Jam-filled cookies are often the stars of holiday cookie platters, but they're too pretty to be relegated to once a year baking. Most start with a chilled shortbread dough that is filled with raspberry, cherry or apricot preserves, although any type of preserve will work. Don't use jelly, which doesn't melt well and avoid preserves with large chunks of fruit, which tend to spoil more quickly. Once the cookies have cooled, they can be stored at room temperature for a few days, refrigerated or frozen for longer storage.
In most cases, you can safely store cookies made with fruit preserves at room temperature for up to five days. Although the fruit in the preserves will eventually spoil at room temperature, its high sugar content acts as a temporary preservative. You can store cookies in glass jars, plastic containers or tins.
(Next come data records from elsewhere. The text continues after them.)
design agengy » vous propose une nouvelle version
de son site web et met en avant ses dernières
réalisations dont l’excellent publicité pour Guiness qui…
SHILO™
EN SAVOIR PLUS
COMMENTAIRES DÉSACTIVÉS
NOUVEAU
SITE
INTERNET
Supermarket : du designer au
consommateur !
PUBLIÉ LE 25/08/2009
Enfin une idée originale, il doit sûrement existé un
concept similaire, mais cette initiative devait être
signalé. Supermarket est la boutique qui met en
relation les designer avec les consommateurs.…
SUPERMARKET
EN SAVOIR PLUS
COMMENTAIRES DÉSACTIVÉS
Make sure any container you use has an airtight seal so the cookies stay fresh. Refrigerate or freeze cookies for longer storage. Place them in a plastic airtight container or sealed plastic bags.
If you're making cookies that use only a small amount of jam, such as thumbprint cookies, you can safely store them at room temperature. However, you should refrigerate cookies that contain more preserves, such as fruit bars or rugelach, or use them within a day or two. Refrigerate cookies that contain fruit preserves and cream cheese or other dairy products as soon as they cool. Allow refrigerated cookies to come to room temperature before serving them for the best flavor.
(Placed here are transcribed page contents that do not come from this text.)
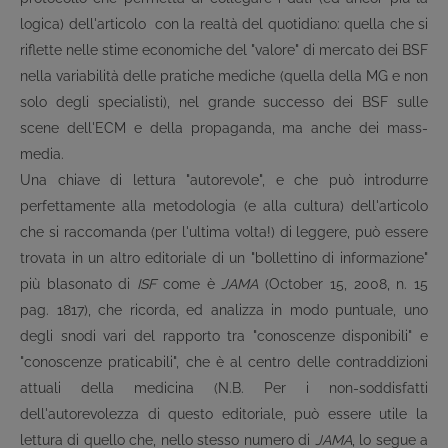
logica) dell'articolo con la realtà del quotidiano: quella che si
riflette nelle stime economiche del "valore" di mercato dei BSF
nella variabilità delle pratiche mediche (quella della MG e non
solo degli specialisti), nel grande successo dei BSF sulle
scene dell'ECM e della propaganda, ma anche dei mass-
media.
Una chiave di lettura "autorevole", e che può introdurre
perfettamente alla metodologia (e alla cultura) dell'articolo
che si raccomanda (per l'ultima volta!) di leggere, può essere
trovata in un altro editoriale di un "bollettino di informazione"
più blasonato di
ISF
come è
JAMA
(October 15, 2008, n. 15
pag. 1817), che ricorda, ed analizza in modo puntuale, uno
degli snodi vari del rapporto tra "conoscenze disponibili" e
"conoscenze praticabili", che è al centro delle contraddizioni
attuali della medicina (N.B. Per i non-soddisfatti
dell'autorevolezza di questo editoriale, può essere utile la
lettura di quello che, nello stesso numero di
JAMA
, lo segue a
How you store cookies is as important as where you store them. After the cookies come out of the oven, let them rest on the pan for about five minutes. Transfer them to a cooling rack and allow them to cool completely -- usually 20 to 30 minutes -- before you store them. If you store cookies while they're still warm, they'll stick together and become gooey. If using plastic bags, squeeze out as much of the air before you seal the bags, since air causes the cookies to go stale more quickly. When freezing cookies, label them with the date and use them within three months.
Cookies taste best when eaten within a day or two, and refrigerating them isn't ideal. Refrigerating almost any baked good causes them to develop a stale taste or dry out. Cut a recipe in half if you can't use all the cookies within a few days or freeze cookie dough and bake it as you need it. For thumbprint cookies, roll the dough into balls and freeze on a cookie sheet. Once the balls are frozen, you can transfer them to a sealed plastic bag. Don't thaw them before baking. Rolls of prepared, filled rugelach dough can even be frozen. Wrap them well with plastic and use them within one month. Allow them to thaw overnight in the refrigerator before baking them.